*Task to carry out*. Whenever the word "services" appears in a line of the data below, copy that line.

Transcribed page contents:
══════

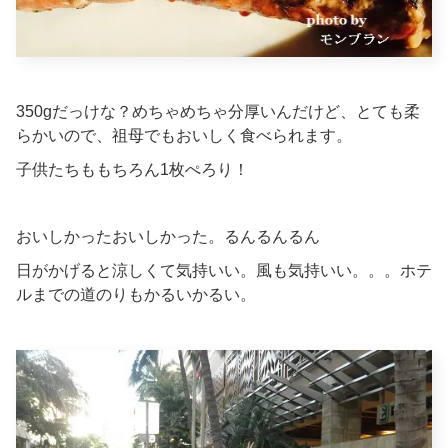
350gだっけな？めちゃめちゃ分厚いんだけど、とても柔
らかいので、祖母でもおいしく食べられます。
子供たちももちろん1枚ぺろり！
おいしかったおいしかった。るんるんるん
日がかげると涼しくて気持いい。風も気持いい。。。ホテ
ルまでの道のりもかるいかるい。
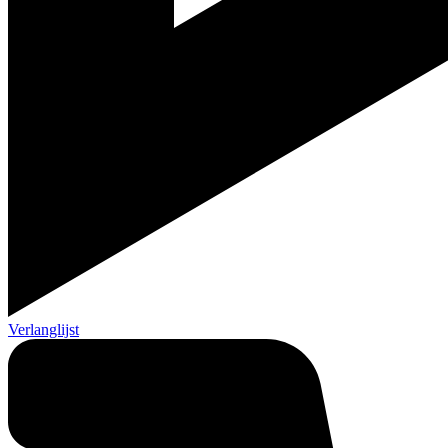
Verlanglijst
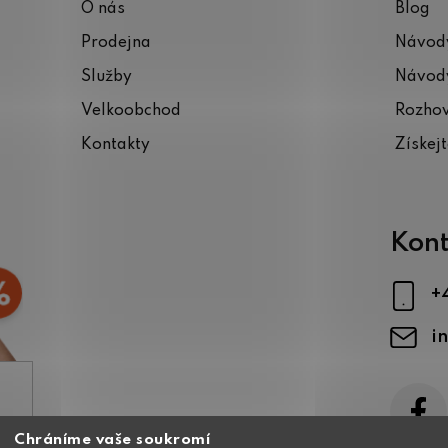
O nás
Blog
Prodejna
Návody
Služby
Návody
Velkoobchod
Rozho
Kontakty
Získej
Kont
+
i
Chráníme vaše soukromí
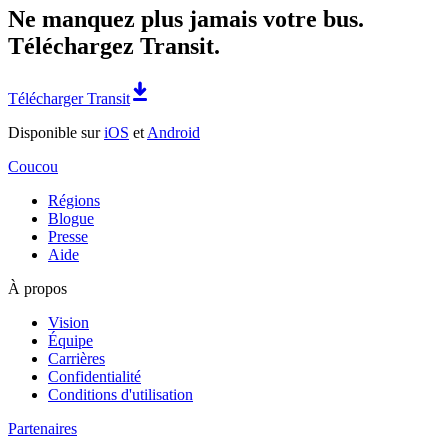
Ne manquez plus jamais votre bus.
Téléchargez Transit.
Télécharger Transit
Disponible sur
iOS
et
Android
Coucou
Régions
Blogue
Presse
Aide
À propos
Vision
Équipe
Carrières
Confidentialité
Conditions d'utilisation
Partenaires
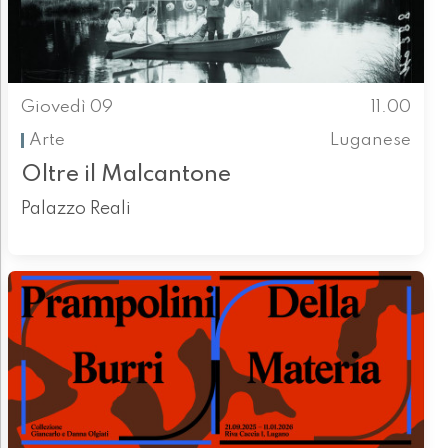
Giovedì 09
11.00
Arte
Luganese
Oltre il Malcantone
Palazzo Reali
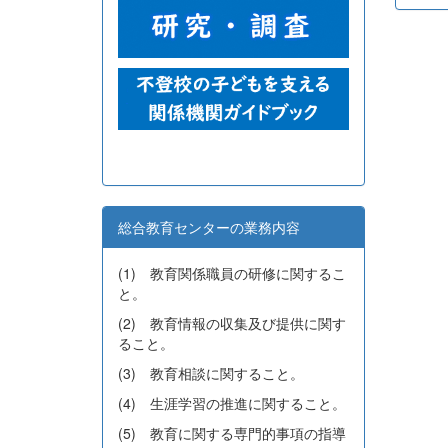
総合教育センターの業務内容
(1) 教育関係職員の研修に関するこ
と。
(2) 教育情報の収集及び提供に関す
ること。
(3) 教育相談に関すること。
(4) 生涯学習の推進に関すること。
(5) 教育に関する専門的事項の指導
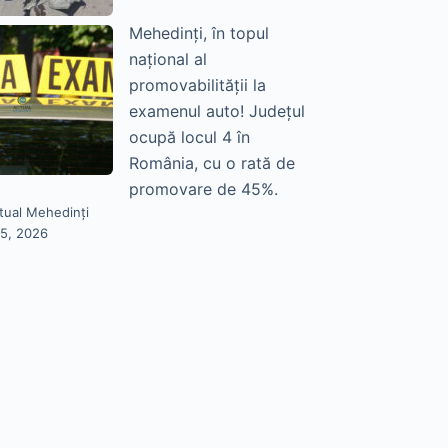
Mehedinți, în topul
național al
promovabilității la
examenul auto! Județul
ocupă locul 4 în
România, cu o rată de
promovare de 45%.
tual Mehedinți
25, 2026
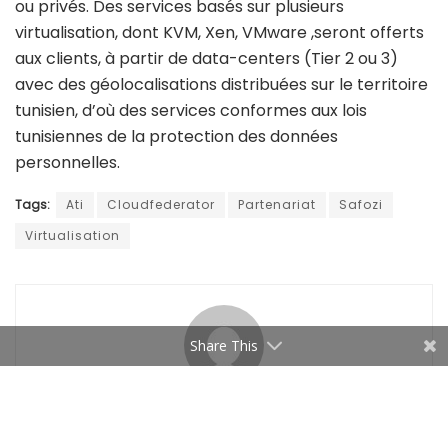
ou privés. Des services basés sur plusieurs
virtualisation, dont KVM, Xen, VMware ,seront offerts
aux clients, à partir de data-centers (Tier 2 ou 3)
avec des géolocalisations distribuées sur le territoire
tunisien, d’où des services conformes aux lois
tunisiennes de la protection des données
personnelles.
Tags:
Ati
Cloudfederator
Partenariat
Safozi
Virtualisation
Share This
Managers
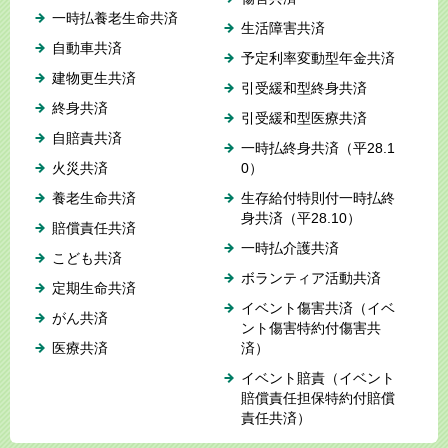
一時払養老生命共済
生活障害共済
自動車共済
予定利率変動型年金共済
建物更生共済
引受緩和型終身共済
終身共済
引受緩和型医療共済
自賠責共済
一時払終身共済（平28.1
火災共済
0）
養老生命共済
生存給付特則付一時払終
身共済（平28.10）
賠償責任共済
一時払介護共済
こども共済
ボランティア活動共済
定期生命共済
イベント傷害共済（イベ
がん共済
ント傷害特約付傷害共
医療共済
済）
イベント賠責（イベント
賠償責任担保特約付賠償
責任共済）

══════

*Solution to this task*.
ou privés. Des services basés sur plusieurs
tunisien, d’où des services conformes aux lois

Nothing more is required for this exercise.